Plan L also covers 75 percent of the cost of:
- Part A deductible. With Part A, there isn’t one set deductible for the calendar year. Instead, you pay the deductible for each benefit period. Benefit periods are based on inpatient admissions to a hospital. You can have multiple benefits periods in a single calendar year.
- Part A copayments for hospice care. Medicare covers 100 percent of hospice care you receive in your home — with one exception. You’ll pay a copayment of no more than $5 for each medication you take. With Plan L, you’d pay no more than $1.25.
- Part A coinsurance for skilled nursing facility (SNF) care. You’ll pay a daily coinsurance fee from days 21 through 100 of your SNF stay under Part A. On day 101, you’re responsible for 100 percent of the costs. Using Plan L, you’d pay much less for coinsurance on days 21 through 101 and 70 percent of the full cost each day after.
- Part B coinsurance costs. The Part B coinsurance is typically 20 percent of the Medicare-approved cost of an item or service. With Plan L, you’d only pay 5 percent.
- Your first three pints of blood for a covered medical procedure. You normally don’t pay for pints of blood since they’re often donated to hospitals and medical centers. However, when there is a cost, you’re normally responsible for the first three pints under Medicare Part A. With Plan L, you’d only be responsible for 75 percent of this cost.
Plan L will pay 100 percent of the above costs if you hit the out-of-pocket-maximum.
However, there a few costs that Plan L doesn’t cover, including:
- Part B deductible. Only Plan C and Plan F cover this cost. These plans aren’t available if you became eligible for Medicare on or after January 1, 2020. If you were eligible before this time, you may still keep or buy these plans.
- Part B excess charges. Excess charges are costs billed to you when a service costs more than Medicare will pay. For example, if a lab test costs $115 but the Medicare-approved amount is $100, you can sometimes be billed for the excess $15. Plan L doesn’t cover this charge.

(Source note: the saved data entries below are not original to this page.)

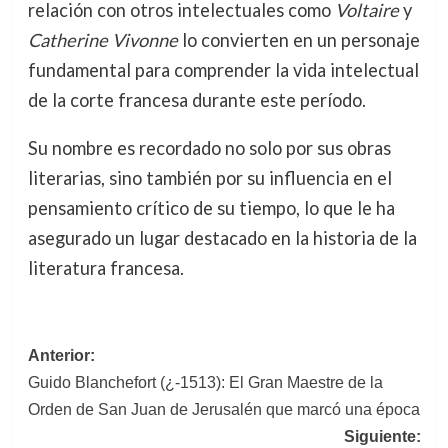
relación con otros intelectuales como
Voltaire
y
Catherine Vivonne
lo convierten en un personaje
fundamental para comprender la vida intelectual
de la corte francesa durante este período.
Su nombre es recordado no solo por sus obras
literarias, sino también por su influencia en el
pensamiento crítico de su tiempo, lo que le ha
asegurado un lugar destacado en la historia de la
literatura francesa.
Navegación
Anterior:
Guido Blanchefort (¿-1513): El Gran Maestre de la
de
Orden de San Juan de Jerusalén que marcó una época
entradas
Siguiente:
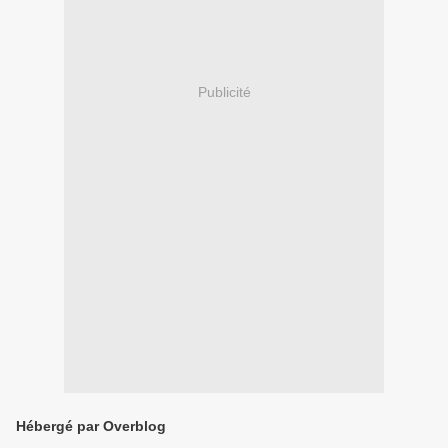
Publicité
Hébergé par Overblog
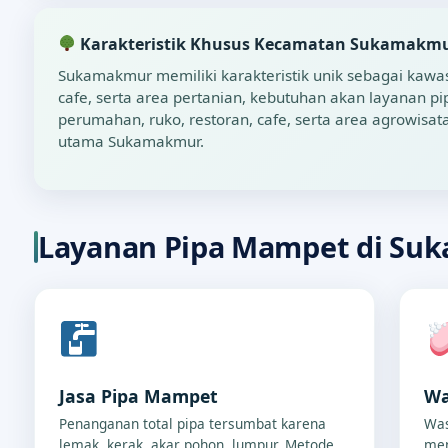
Karakteristik Khusus Kecamatan Sukamakm
Sukamakmur memiliki karakteristik unik sebagai kaw
cafe, serta area pertanian, kebutuhan akan layanan 
perumahan, ruko, restoran, cafe, serta area agrowisata
utama Sukamakmur.
Layanan Pipa Mampet di Su
Jasa Pipa Mampet
Wa
Penanganan total pipa tersumbat karena
Was
lemak, kerak, akar pohon, lumpur. Metode
men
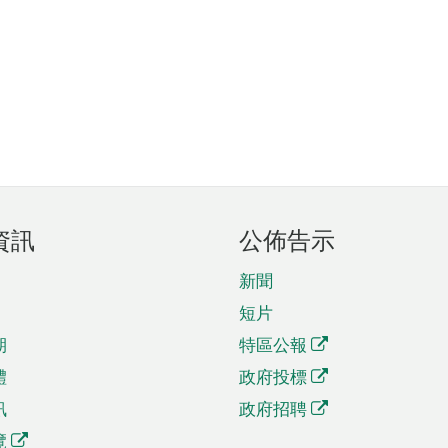
資訊
公佈告示
新聞
短片
期
特區公報
體
政府投標
訊
政府招聘
覽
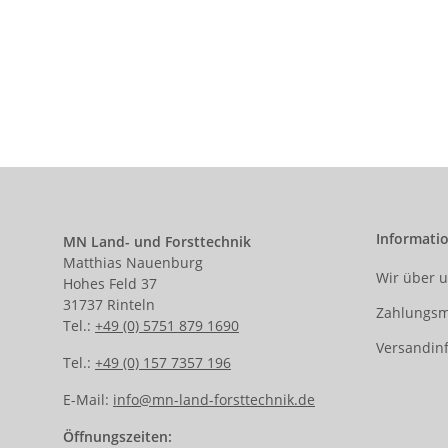
Informati
MN Land- und Forsttechnik
Matthias Nauenburg
Wir über 
Hohes Feld 37
31737 Rinteln
Zahlungsm
Tel.:
+49 (0) 5751 879 1690
Versandin
Tel.:
+49 (0) 157 7357 196
E-Mail:
info@mn-land-forsttechnik.de
Öffnungszeiten:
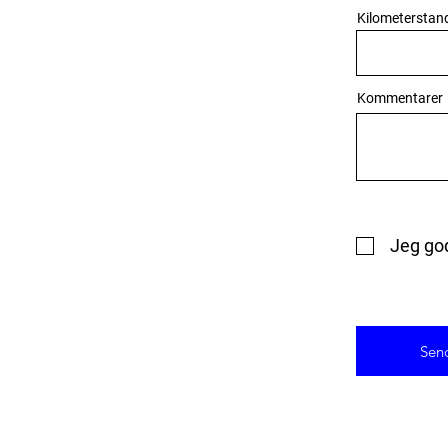
Kilometerstan
Kommentarer
Jeg go
Sen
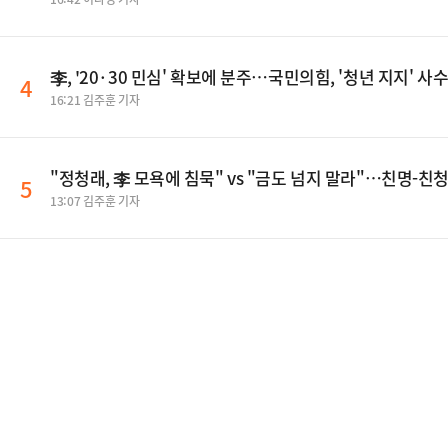
李, '20·30 민심' 확보에 분주…국민의힘, '청년 지지' 사
4
16:21 김주훈 기자
"정청래, 李 모욕에 침묵" vs "금도 넘지 말라"…친명-친
5
13:07 김주훈 기자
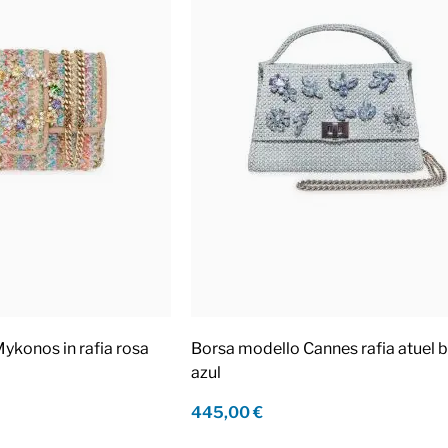
ykonos in rafia rosa
Borsa modello Cannes rafia atuel b
azul
445,00 €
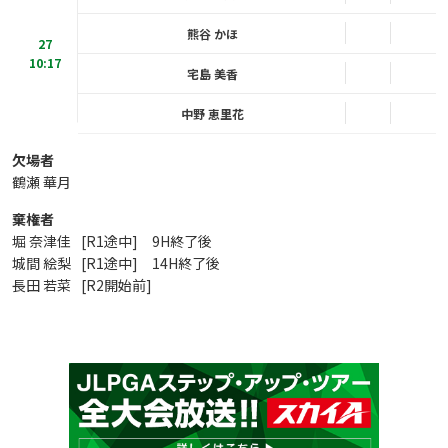
熊谷 かほ
27
10:17
宅島 美香
中野 恵里花
欠場者
鶴瀬 華月
棄権者
堀 奈津佳
[R1途中] 9H終了後
城間 絵梨
[R1途中] 14H終了後
長田 若菜
[R2開始前]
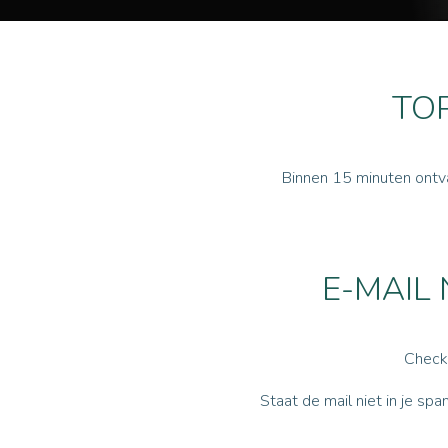
TOP
Binnen 15 minuten ontva
E-MAIL
Check
Staat de mail niet in je sp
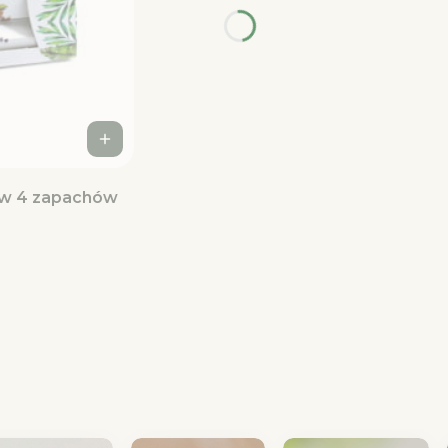
aw 4 zapachów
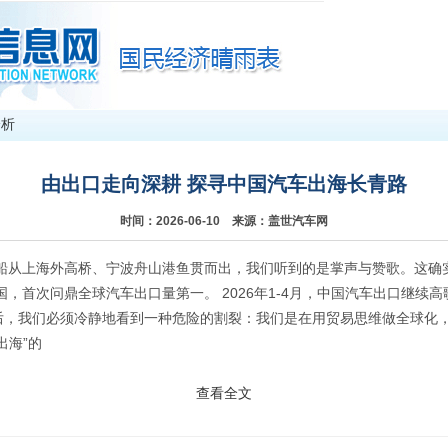
分析
由出口走向深耕 探寻中国汽车出海长青路
时间：2026-06-10 来源：盖世汽车网
船从上海外高桥、宁波舟山港鱼贯而出，我们听到的是掌声与赞歌。这确
，首次问鼎全球汽车出口量第一。 2026年1-4月，中国汽车出口继续
欢背后，我们必须冷静地看到一种危险的割裂：我们是在用贸易思维做全球化
出海”的
查看全文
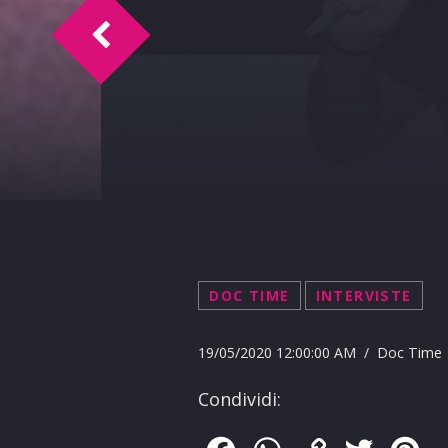
Doc Time intervista Felice Napulla 21-5
DOC TIME
INTERVISTE
19/05/2020 12:00:00 AM / Doc Time
Condividi:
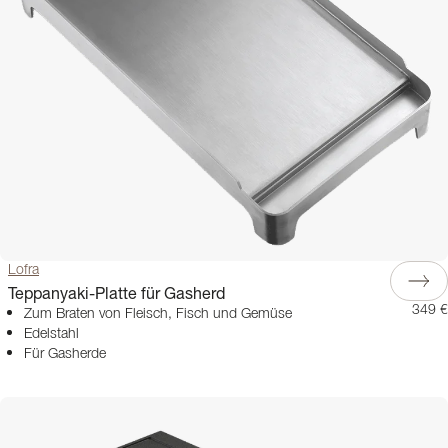
Lofra
Teppanyaki-Platte für Gasherd
349 €
Zum Braten von Fleisch, Fisch und Gemüse
Edelstahl
Für Gasherde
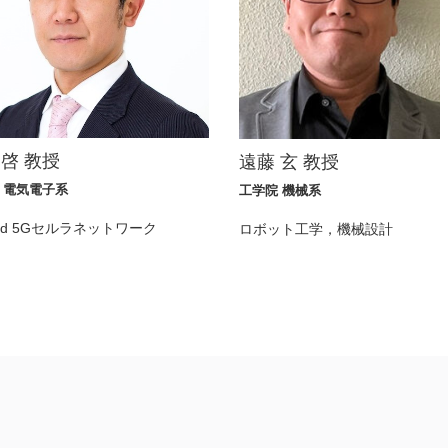
 啓 教授
遠藤 玄 教授
 電気電子系
工学院 機械系
ond 5Gセルラネットワーク
ロボット工学，機械設計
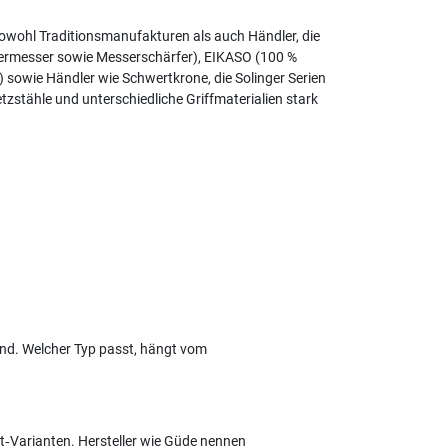
 sowohl Traditionsmanufakturen als auch Händler, die
germesser sowie Messerschärfer), EIKASO (100 %
sowie Händler wie Schwertkrone, die Solinger Serien
zstähle und unterschiedliche Griffmaterialien stark
ind. Welcher Typ passt, hängt vom
t‑Varianten. Hersteller wie Güde nennen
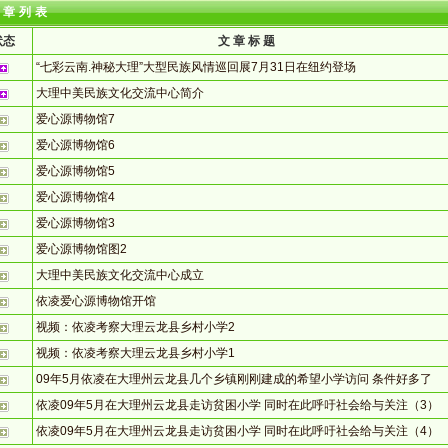
文章列表
状态
文 章 标 题
“七彩云南.神秘大理”大型民族风情巡回展7月31日在纽约登场
大理中美民族文化交流中心简介
爱心源博物馆7
爱心源博物馆6
爱心源博物馆5
爱心源博物馆4
爱心源博物馆3
爱心源博物馆图2
大理中美民族文化交流中心成立
依凌爱心源博物馆开馆
视频：依凌考察大理云龙县乡村小学2
视频：依凌考察大理云龙县乡村小学1
09年5月依凌在大理州云龙县几个乡镇刚刚建成的希望小学访问 条件好多了
依凌09年5月在大理州云龙县走访贫困小学 同时在此呼吁社会给与关注（3）
依凌09年5月在大理州云龙县走访贫困小学 同时在此呼吁社会给与关注（4）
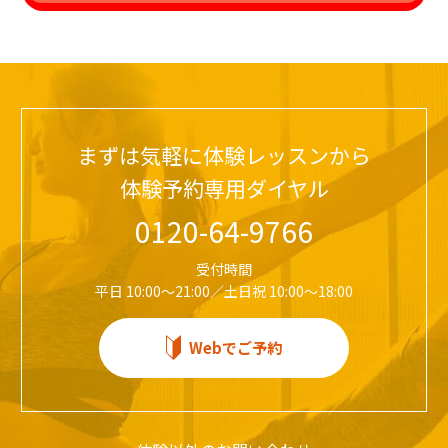
まずは気軽に体験レッスンから
体験予約専用ダイヤル
0120-64-9766
受付時間
平日 10:00～21:00／土日祝 10:00～18:00
Webでご予約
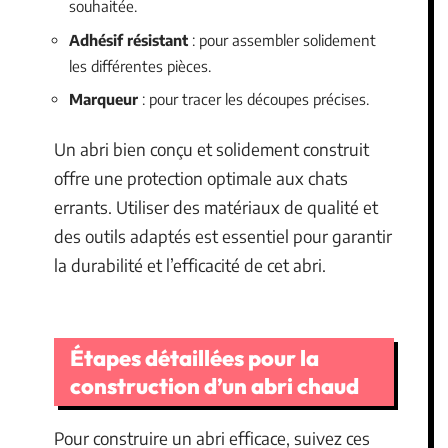
souhaitée.
Adhésif résistant
: pour assembler solidement
les différentes pièces.
Marqueur
: pour tracer les découpes précises.
Un abri bien conçu et solidement construit
offre une protection optimale aux chats
errants. Utiliser des matériaux de qualité et
des outils adaptés est essentiel pour garantir
la durabilité et l’efficacité de cet abri.
Étapes détaillées pour la
construction d’un abri chaud
Pour construire un abri efficace, suivez ces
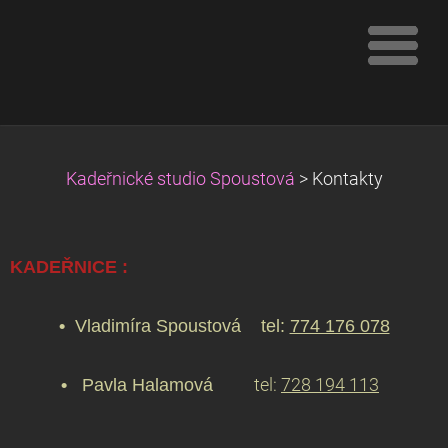
Kadeřnické studio Spoustová
>
Kontakty
KADEŘNICE :
•
Vladimíra Spoustová
tel:
774 176 078
•
Pavla Halamová
tel:
728 194 113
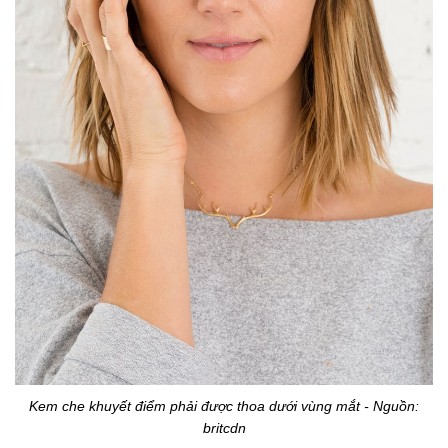
Kem che khuyết điểm phải được thoa dưới vùng mắt - Nguồn:
britcdn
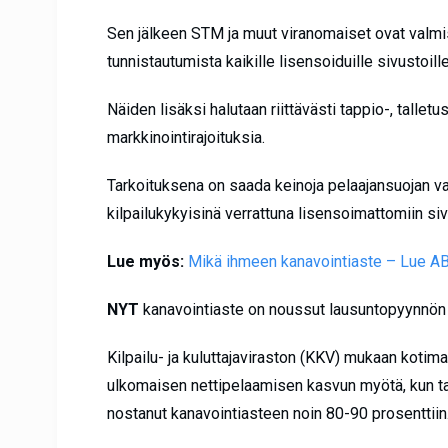
Sen jälkeen STM ja muut viranomaiset ovat valmis
tunnistautumista kaikille lisensoiduille sivustoille
Näiden lisäksi halutaan riittävästi tappio-, talletu
markkinointirajoituksia.
Tarkoituksena on saada keinoja pelaajansuojan va
kilpailukykyisinä verrattuna lisensoimattomiin siv
Lue myös:
Mikä ihmeen kanavointiaste – Lue A
NYT
kanavointiaste on noussut lausuntopyynnön
Kilpailu- ja kuluttajaviraston (KKV) mukaan kotim
ulkomaisen nettipelaamisen kasvun myötä, kun ta
nostanut kanavointiasteen noin 80-90 prosenttiin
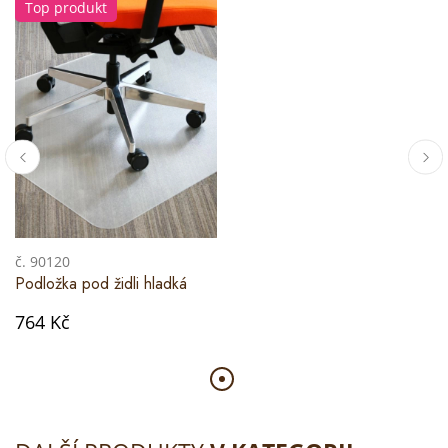
Top produkt
č. 90120
Podložka pod židli hladká
764 Kč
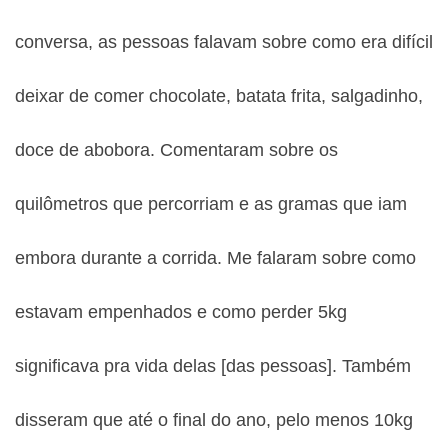
conversa, as pessoas falavam sobre como era difícil
deixar de comer chocolate, batata frita, salgadinho,
doce de abobora. Comentaram sobre os
quilômetros que percorriam e as gramas que iam
embora durante a corrida. Me falaram sobre como
estavam empenhados e como perder 5kg
significava pra vida delas [das pessoas]. Também
disseram que até o final do ano, pelo menos 10kg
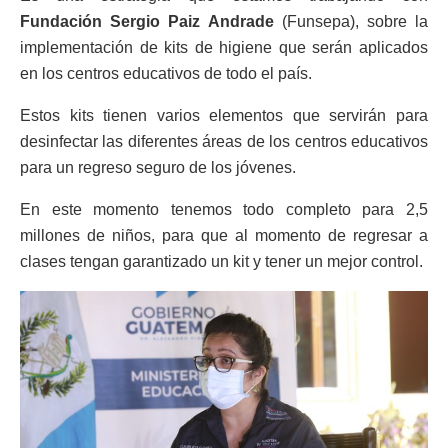
Fundación Sergio Paiz Andrade
(Funsepa), sobre la
implementación de kits de higiene que serán aplicados
en los centros educativos de todo el país.
Estos kits tienen varios elementos que servirán para
desinfectar las diferentes áreas de los centros educativos
para un regreso seguro de los jóvenes.
En este momento tenemos todo completo para 2,5
millones de niños, para que al momento de regresar a
clases tengan garantizado un kit y tener un mejor control.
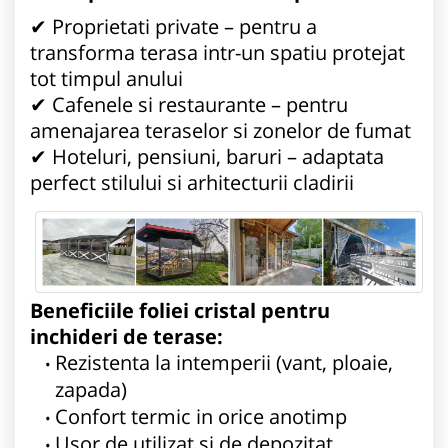
✔ Proprietati private – pentru a
transforma terasa intr-un spatiu protejat
tot timpul anului
✔ Cafenele si restaurante – pentru
amenajarea teraselor si zonelor de fumat
✔ Hoteluri, pensiuni, baruri – adaptata
perfect stilului si arhitecturii cladirii
Beneficiile foliei cristal pentru
inchideri de terase:
Rezistenta la intemperii (vant, ploaie,
zapada)
Confort termic in orice anotimp
Usor de utilizat si de depozitat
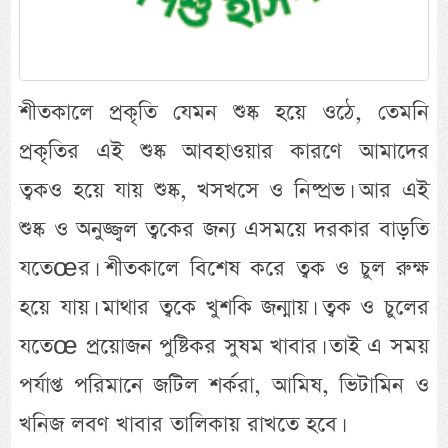
শীতকালে প্রকৃতি যেমন শুষ্ক হয়ে ওঠে, তেমনি
প্রকৃতির এই শুষ্ক আবহাওয়ার কারণে আমাদের
ত্বকও হয়ে যায় শুষ্ক, খসখসে ও নিষ্প্রভ। আর এই
শুষ্ক ও অনুজ্জ্বল ত্বকের জন্য এসময়ে দরকার বাড়তি
যতেœর। শীতকালে বিশেষ করে ত্বক ও চুল রুক্ষ
হয়ে যায়। মাথার ত্বকে খুশকি জন্মায়। ত্বক ও চুলের
যতেœ প্রয়োজন পুষ্টিকর সুষম খাবার। তাই এ সময়
পর্যাপ্ত পরিমানে জটিল শর্করা, আমিষ, ভিটামিন ও
খনিজ লবণ খাবার তালিকায় রাখতে হবে।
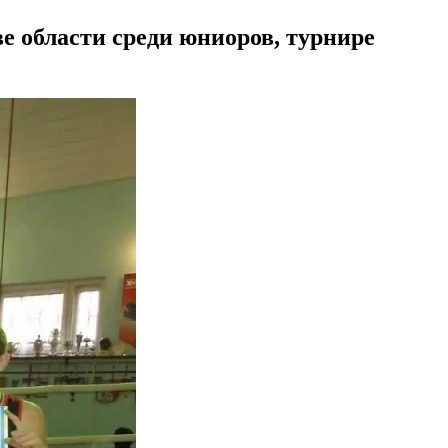
 области среди юниоров, турнире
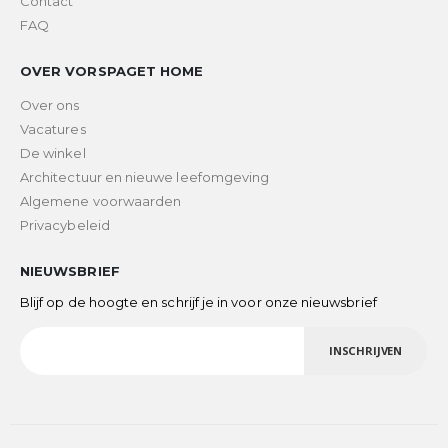
Contact
FAQ
OVER VORSPAGET HOME
Over ons
Vacatures
De winkel
Architectuur en nieuwe leefomgeving
Algemene voorwaarden
Privacybeleid
NIEUWSBRIEF
Blijf op de hoogte en schrijf je in voor onze nieuwsbrief
INSCHRIJVEN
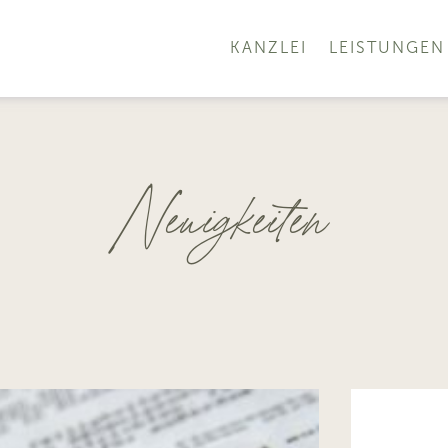
KANZLEI
LEISTUNGEN
Neuigkeiten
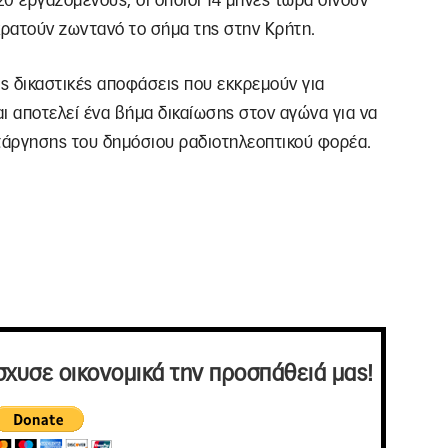
20 εργαζόμενους, οι οποίοι 14 μήνες τώρα δίνουν
κρατούν ζωντανό το σήμα της στην Κρήτη.
ες δικαστικές αποφάσεις που εκκρεμούν για
ι αποτελεί ένα βήμα δικαίωσης στον αγώνα για να
ατάργησης του δημόσιου ραδιοτηλεοπτικού φορέα.
σχυσε οικονομικά την προσπάθειά μας!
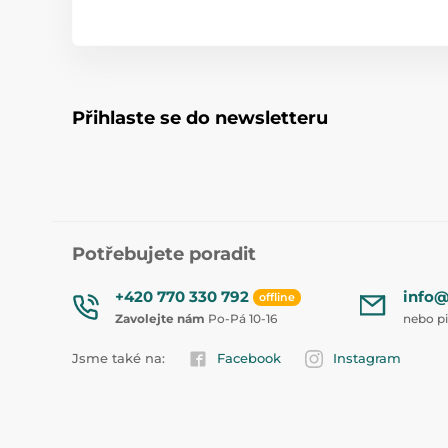
Přihlaste se do newsletteru
Potřebujete poradit
+420 770 330 792
info@
offline
Zavolejte nám
Po-Pá 10-16
nebo p
Jsme také na:
Facebook
Instagram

- Foreign travel. Some Medigap plans do cover your care in foreign countries, but Plan L does not.
Plan L is one of 10 Medigap plans. Different plans have different coverage and costs. If Plan L doesn’t offer the coverage you’re looking for, another Medigap plan might fit your needs better.
If you’re eligible for Medicare, you can enroll in a Medicare supplement plan. However, there a few things you should be aware of:
- Medigap plans are different in Massachusetts, Minnesota, and Wisconsin. You’ll have different plan options if you live in one of these three states. This means you can’t enroll in the standard Plan L.
- You must be enrolled in both parts of original Medicare. You need to be enrolled in both Part A and Part B before you can enroll in a Medigap plan.
- You’re only guaranteed acceptance to a Medigap plan when you first enroll in Medicare. During your initial 6-month enrollment window, you can’t be turned down for any Medigap plan, and you’ll be guaranteed the best rate. If you apply at a later time, you could be subject to a medical exam before a plan is approved. In some cases, your application could be denied or charged a much higher rate.
- You can’t have a Medicare Advantage plan and a Medigap plan at the same time. If you have a Medicare Advantage plan and want to enroll in Medigap, you’ll need to drop your Advantage plan and return to original Medicare first.
Medicare supplement plans are sold by private companies. Medigap plans are standardized, which means Plan L covers the same costs no matter what company you purchase it from.
You can search for companies offering Plan L and other Medigap plans in your area using the Medicare website.
Using the search tool, you can enter your ZIP code to see plans and prices in your area. You can also enter your age and gender and select whether you smoke to get more accurate prices.
Medicare Supplement Plan L can help cover the costs of using original Medicare. There’s no deductible for Plan L, though you will be responsible for the entire Part B deductible and 25 percent of the Part A deductible.
Plan L has an out-of-pocket maximum. Once you reach the maximum, the plan will cover 100 percent of your coinsurance and copayment costs.